Nicolas Floc’h « Un champ de fleurs tel que les impressionnistes ont pu le représenter, devient sous l’eau un monochrome vert, bleu ou rouge »

Nicolas Floc’h photo Gabriel Segovia

Artiste mais aussi plongeur Nicolas Floc’h nous livre avec l’exposition « Paysages Productifs » au Frac Provence-Alpes-Côte d’Azur, un état des lieux des différents projets qu’il mène avec des chercheurs et scientifiques autour de la représentation du paysage sous-marin et les défis soulevés par l’influence du réchauffement climatique. Aux confins de la performance, de la sculpture et de l’histoire du monochrome, ces séries d’images au long cours nous donnent à voir un monde d’une grande diversité et richesse, des côtes de la Bretagne au Japon (embarquement sur la goélette Tara) jusqu’à la méditerranée, dans le Parc des Calanques ce qui a donné lieu à la première commande publique artistique sur le milieu sous-marin soutenue par le Ministère de la culture. « Invisible » après « La couleur de l’eau » et « Initium maris » s’inscrit dans les enjeux environnementaux et citoyens qui traversent la pratique de l’artiste, afin que le public puisse s’approprier davantage ce patrimoine naturel menacé. Un monde qui reste fascinant car impalpable pour la plupart d’entre nous, dont Nicolas Floc’h nous offre d’infinies variations dans la droite ligne des grands artistes conceptuels qui ont fait du paysage une immersion.

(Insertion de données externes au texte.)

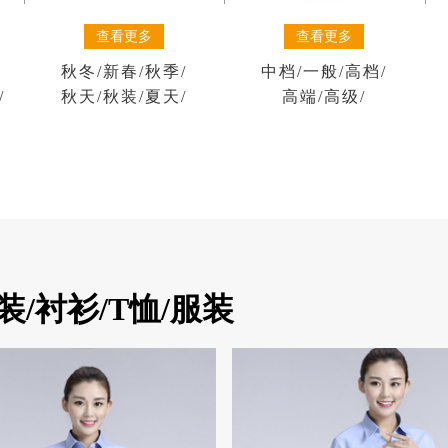
查看更多
查看更多
秋冬
/
新春
/
秋季
/
中档
/
一般
/
高档
/
/
秋天
/
秋装
/
夏天
/
高端
/
高级
/
/衬衫/T恤/服装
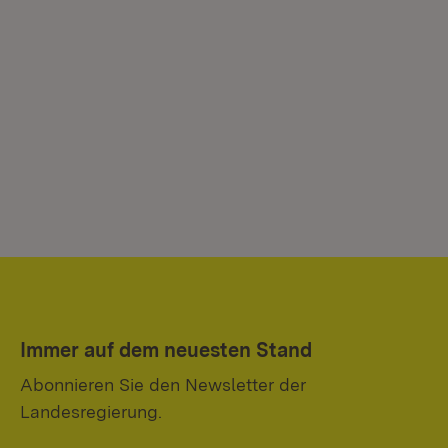
Immer auf dem neuesten Stand
Abonnieren Sie den Newsletter der
Landesregierung.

Si l’artiste fait partie de l’exposition en trois volets « La photographie à l’épreuve de l’abstraction », c’est bien que les questionnements soulevés par ses images rejoignent ces pistes esthétiques singulières qui n’ont de cesse de renouveler le medium, comme le résume dans la préface du catalogue, Véronique Souben, directrice du Frac Rouen et l’une des trois commissaires. L’image et son aura trouvent chez Nicolas Floc’h une matérialité devenue stupéfiante.

Nicolas Floc’h, La Couleur de l’eau, vue de l’exposition Nicolas Floc’h, Paysages productifs, 2020.© ADAGP, Paris, 2020. Crédit photo Frac Provence-Alpes-Côte d’Azur / Laurent Lecat.

Pourquoi selon vous notre imaginaire sous-marin est-il limité en termes d’images et comment cherchez-vous à y remédier ?

Plus que notre imaginaire, c’est le regard porté sur l’océan qui est souvent formaté par des images artificielles et stéréotypées, ce qui nous prive d’un point de vue large et ouvert. Cela s’explique d’une part par la construction historique de ce regard et par les protagonistes de ce point de vue. L’imaginaire du milieu sous-marin s’est nourri d’abord de récits de voyages et de fiction dont celui de Jules Vernes qui reste selon moi le plus proche de la réalité car il aborde ce milieu dans toute sa diversité. Après le spectre se réduit si l’on peut dire car avant d’avoir des images le premier accès devient l’aquarium, un milieu totalement scénarisé et reconstitué dans un bassin à partir de scénettes de fonds marins peuplées d’une faune très nombreuse et toujours très ciblée. Une fois l’invention des appareils, les plongeurs qui sont souvent des biologistes nourris de cet imaginaire vont reproduire ce même schéma d’une photographie macroscopique centrée sur la faune, avec d’un l’observation scientifique qui morcelle ou défini le regard et d’un autre, l’activité du sportif dont on enregistre la performance ou de l’explorateur qui se met en scène et apparait systématiquement dans l’image. On se rend compte que le paysage n’est réellement le sujet en tant que tel. Les regards ont toujours été happés par ces différents sujets à l’encontre de la banalité de ce qui s’étend sous l’océan comme avec ces images de « la Couleur de l’eau » que j’ai réalisées dans la zone photique (présence de la lumière) où l’on ne voit que de la couleur, comme dans la plupart des cas sous la surface même si chaque litre d’eau est habité par des dizaines de milliers d’individus qui vont en partie déterminer cette couleur mais qui ne sont pas visibles à l’œil nu.  Le vivant pourtant présent, n’est pas toujours visible.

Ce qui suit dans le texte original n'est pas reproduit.